The async request function for the OpenAI Completions API.

Parameters:

Name Type Description Default
request_func_input RequestFuncInput

The input for the request function.

required
pbar Optional[tqdm]

The progress bar to display the progress.

None

Returns:

Type Description
RequestFuncOutput

The output of the request function.

Source code in vllm/benchmarks/lib/endpoint_request_func.py
async def async_request_openai_completions(
    request_func_input: RequestFuncInput,
    session: aiohttp.ClientSession,
    pbar: Optional[tqdm] = None,
) -> RequestFuncOutput:
    """The async request function for the OpenAI Completions API.

    Args:
        request_func_input: The input for the request function.
        pbar: The progress bar to display the progress.

    Returns:
        The output of the request function.
    """
    api_url = request_func_input.api_url
    assert api_url.endswith(
        ("completions", "profile")
    ), "OpenAI Completions API URL must end with 'completions' or 'profile'."

    payload = {
        "model": request_func_input.model_name
        if request_func_input.model_name else request_func_input.model,
        "prompt": request_func_input.prompt,
        "temperature": 0.0,
        "repetition_penalty": 1.0,
        "max_tokens": request_func_input.output_len,
        "logprobs": request_func_input.logprobs,
        "stream": True,
        "stream_options": {
            "include_usage": True,
        },
    }
    if request_func_input.ignore_eos:
        payload["ignore_eos"] = request_func_input.ignore_eos
    if request_func_input.extra_body:
        payload.update(request_func_input.extra_body)
    headers = {
        "Authorization": f"Bearer {os.environ.get('OPENAI_API_KEY')}"
    }
    if request_func_input.request_id:
        headers["x-request-id"] = request_func_input.request_id

    output = RequestFuncOutput()
    output.prompt_len = request_func_input.prompt_len

    generated_text = ""
    st = time.perf_counter()
    most_recent_timestamp = st
    try:
        async with session.post(url=api_url, json=payload,
                                headers=headers) as response:
            if response.status == 200:
                first_chunk_received = False
                async for chunk_bytes in response.content:
                    chunk_bytes = chunk_bytes.strip()
                    if not chunk_bytes:
                        continue
                    chunk_bytes = chunk_bytes.decode("utf-8")
                    # NOTE: SSE comments (often used as pings) start with
                    # a colon. These are not JSON data payload and should
                    # be skipped.
                    if chunk_bytes.startswith(":"):
                        continue

                    chunk = chunk_bytes.removeprefix("data: ")

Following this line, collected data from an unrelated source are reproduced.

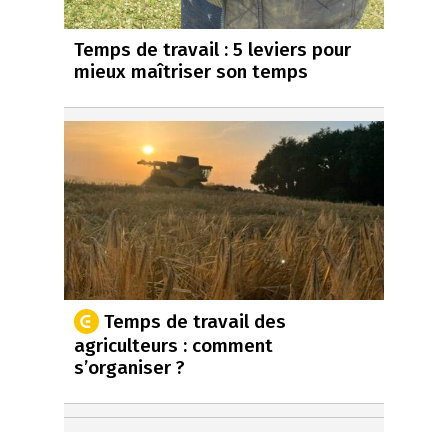
Temps de travail : 5 leviers pour
mieux maîtriser son temps
Temps de travail des
agriculteurs : comment
s’organiser ?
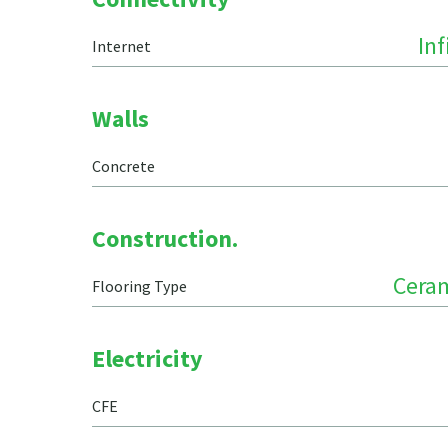
In
Internet
Walls
Concrete
Construction.
Ceram
Flooring Type
Electricity
CFE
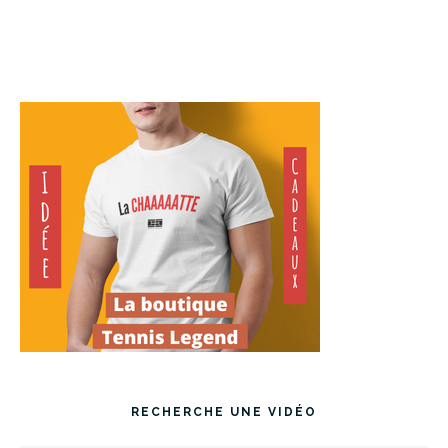
RECHERCHE UNE VIDÉO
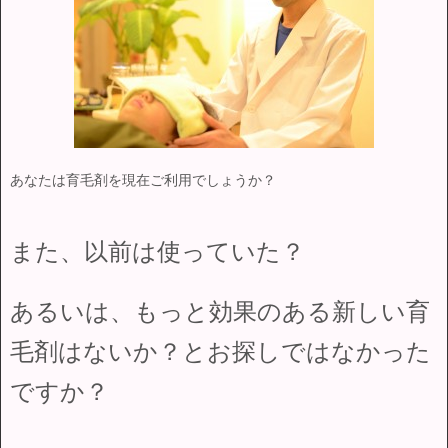
あなたは育毛剤を現在ご利用でしょうか？
また、以前は使っていた？
あるいは、もっと効果のある新しい育
毛剤はないか？とお探しではなかった
ですか？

                    if chunk != "[DONE]":
                        data = json.loads(chunk)

                        # NOTE: Some completion API might have a last
                        # usage summary response without a token so we
                        # want to check a token was generated
                        if choices := data.get("choices"):
                            # Note that text could be empty here
                            # e.g. for special tokens
                            text = choices[0].get("text")
                            timestamp = time.perf_counter()
                            # First token
                            if not first_chunk_received:
                                first_chunk_received = True
                                ttft = time.perf_counter() - st
                                output.ttft = ttft

                            # Decoding phase
                            else:
                                output.itl.append(timestamp -
                                                  most_recent_timestamp)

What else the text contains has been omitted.